Minotaur China Shop is a good game. It's not a great game, but it's good. Much better, in fact, than other casual "time management" titles. The people at Flashbang Studios have a good track record so far, offering up the addictive Off-Road Velociraptor Safari and its dino-sequel Jetpack Brontosaurus on their website Blurst.com. They've started with goofy but inspired premises and built simple looking games with deep replay value.

The premise this time around? The Minotaur was originally banished to the labyrinth for accidentally entering Minotaur Rage and destroying a china shop. After getting released on good behavior, he obtains a business license and Minotaur Rage Insurance and attempts to realize his dream of selling fine china. This charming evolution of the phrase "bull in a china shop" is reason enough to give the thing a go.

When you get past the amusing title screen, you'll find a game not unlike Diner Dash. People (and by people I mean other -taurs, like Donkeytaurs and Moosetaurs) waltz into your shop and ask for their preferred piece of pottery. You must navigate your Minotaur to the item and return it to the customer before they get pissed. I say "navigate" because Flashbang has successfuly translated the "bull in a china shop" idiom into gameplay. Controlling your character is frustrating. It's not easy maneuvering shelves of expensive china when your hands are effectively free-swinging christmas hams and you tiptoe everywhere on tiny cloven hoofs.

At first, I found my lack of agility discouraging. I really wanted to sell china and my own body was getting in the way. That's when the other side of the gameplay comes in. If you break enough stuff, the screen turns red and the Minotaur's body begins flaming. Your Rage is unleashed and you can begin smashing your own wares for insurance money. In between rounds, you can spend the money you earn from sales or insurance claims on various upgrades, one of which is increased payouts for your Rage Insurance. Basically, because you're a Minotaur, the insurance company understands that you might occasionally get so mad you can't control yourself. I can't remember the last time a specific in-game upgrade made me laugh.

Once you begin raging, customers flee for their lives and police show up, pelting you with arrows until you pass out. You have until you pass out to make as much money as possible by breaking the very things you're trying to sell. After five days of either selling or breaking china for cash, your final profit is posted on the site's leaderboard.
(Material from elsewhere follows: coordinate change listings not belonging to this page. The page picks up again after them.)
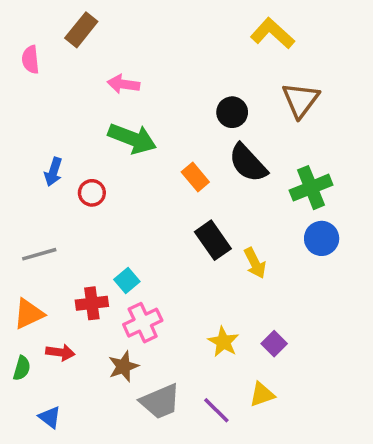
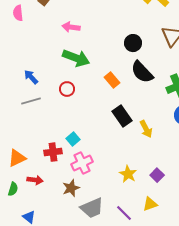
blue arrow: (53, 172) -> (31, 77), turned 119
red circle: (92, 193) -> (67, 89), moved
gray line: (39, 254) -> (31, 101), moved

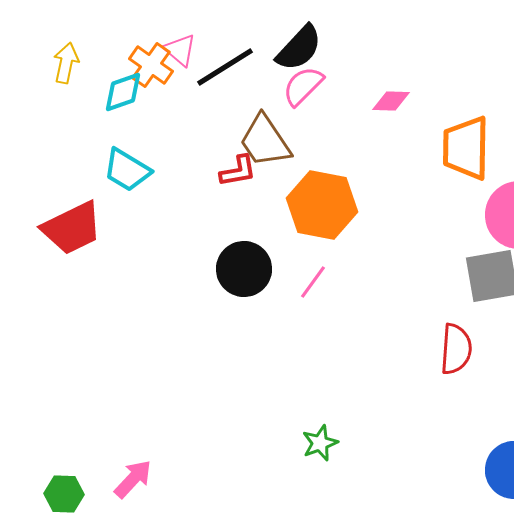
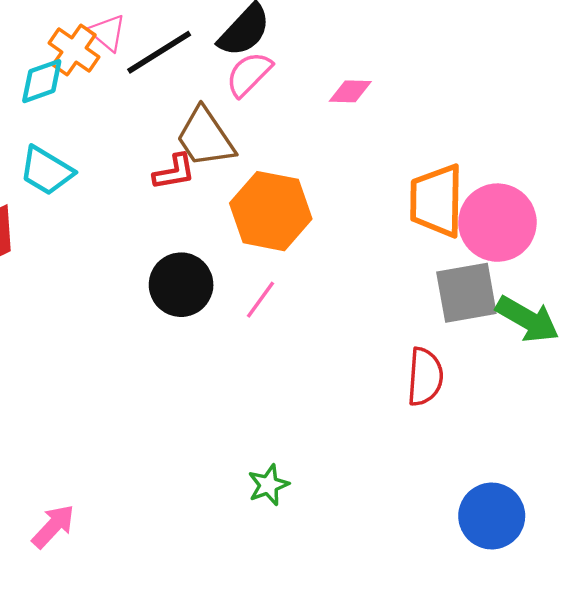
orange trapezoid: (466, 148) -> (436, 201), moved

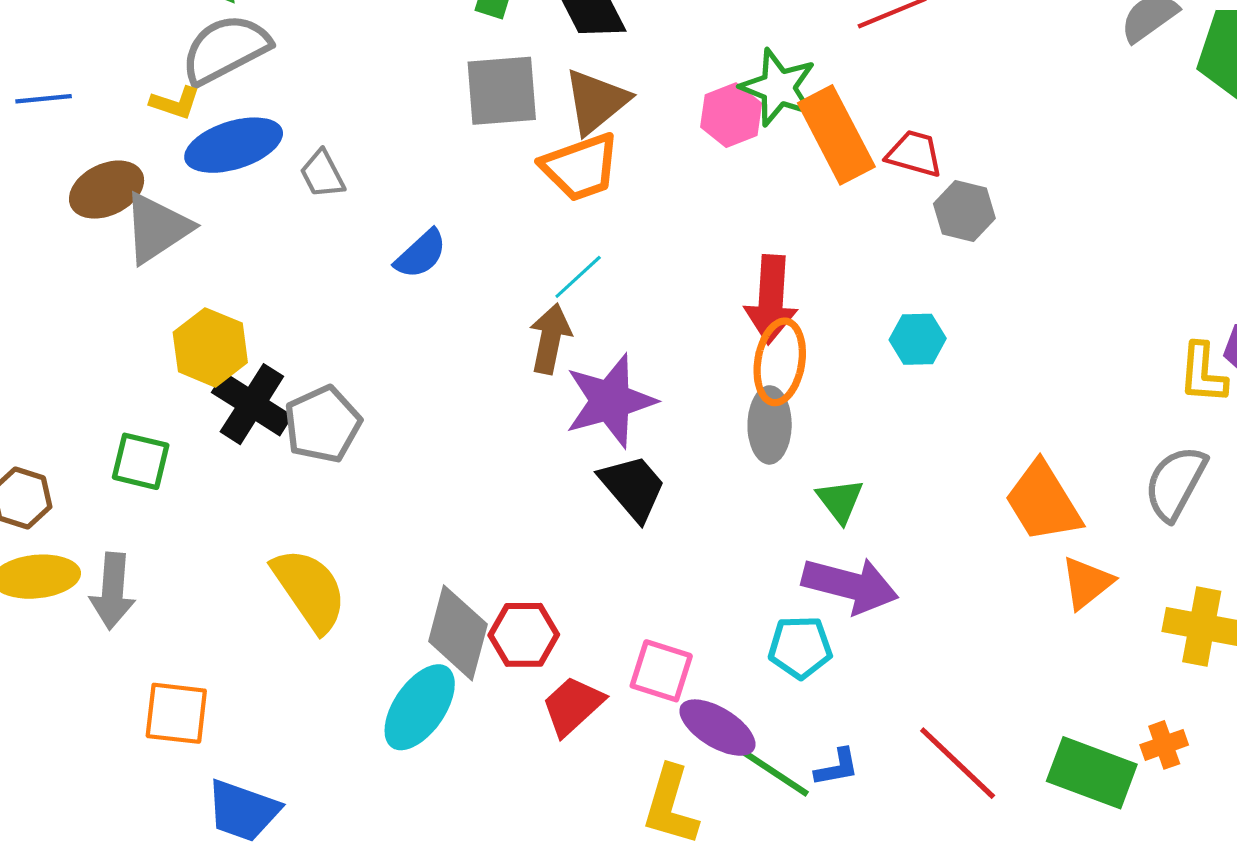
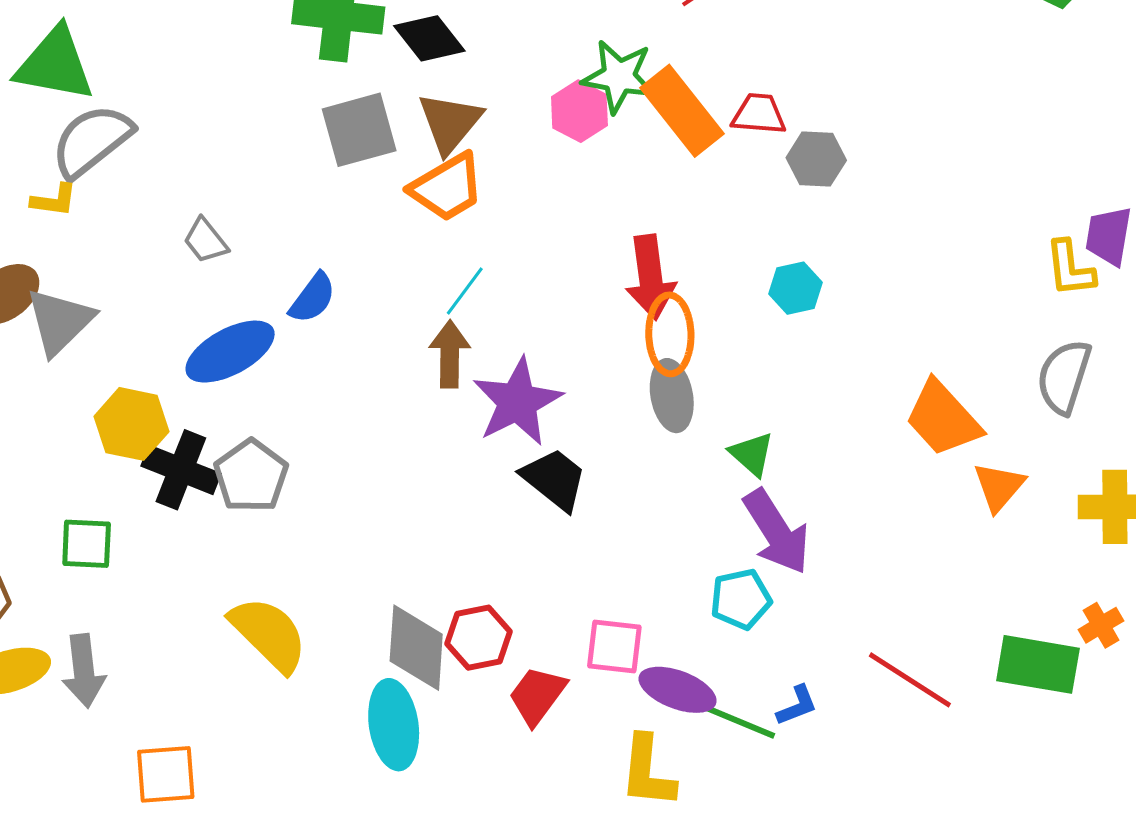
blue ellipse: (234, 145) -> (230, 352), moved
purple arrow: (850, 585) -> (777, 532), turned 54
cyan ellipse: (420, 707) -> (394, 725), turned -32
Where does the game succeed? In its inspired conceit and winking take on the time management genre of Flash games. Everytime I think about the game's concept I smile or chuckle to myself. This poor Minotaur is just trying to make it as an entrepreneur. In fact, every time I play, I tell myself "This will be the time I make it without breaking anything!" And every time, I break a pot or a plate and end up having to smash everything. The game's browser-friendly 3D graphics are standard for the folks at Flashbang; they connote a substantial amount of effort and help distinguish it from other Flash fare.

Where does the game fail not succeed so much? Its repetition. While the china shop needs to be very small for the idiomatic gameplay to work, it is just that: small. Other than by purchasing additional inventory, you can't change the shop. Velociraptor Safari demanded replay with its bigger-than-you-think environment; multiple play-throughs yielded even more places to collide fender and feather. China Shop's upgrades make each day a little bit different, but the second (okay maybe the third) time through I found myself really wanting to skip straight to day three or four when I can afford better moves and more china. Also, the "Bristle" ability - which allows you to shake off arrows - is a game-breaker. Effective use of this skill renders you invincible and your Rage mode endless, thereby abolishing the time limit to your rampage. God mode is never as fun as you think.

My conclusion? Minotaur China Shop is fabulously clever idea for a game. However, the idea deserves an execution with greater depth. The limitations of Flash as a platform really prevent this game from reaching its true potential. I'd gladly pay five bucks for an expanded downloadable version. Or maybe I'll just go play Velociraptor Safari again.

EDIT: As Andrew kindly reminded me, Flashbang has been using the Unity Web Player for a while now. It's not Flash, it's something different. My opinions, however, don't change much, since I feel like the browser-friendly, casual approach has forced this game to feel more repetitive than it otherwise could have.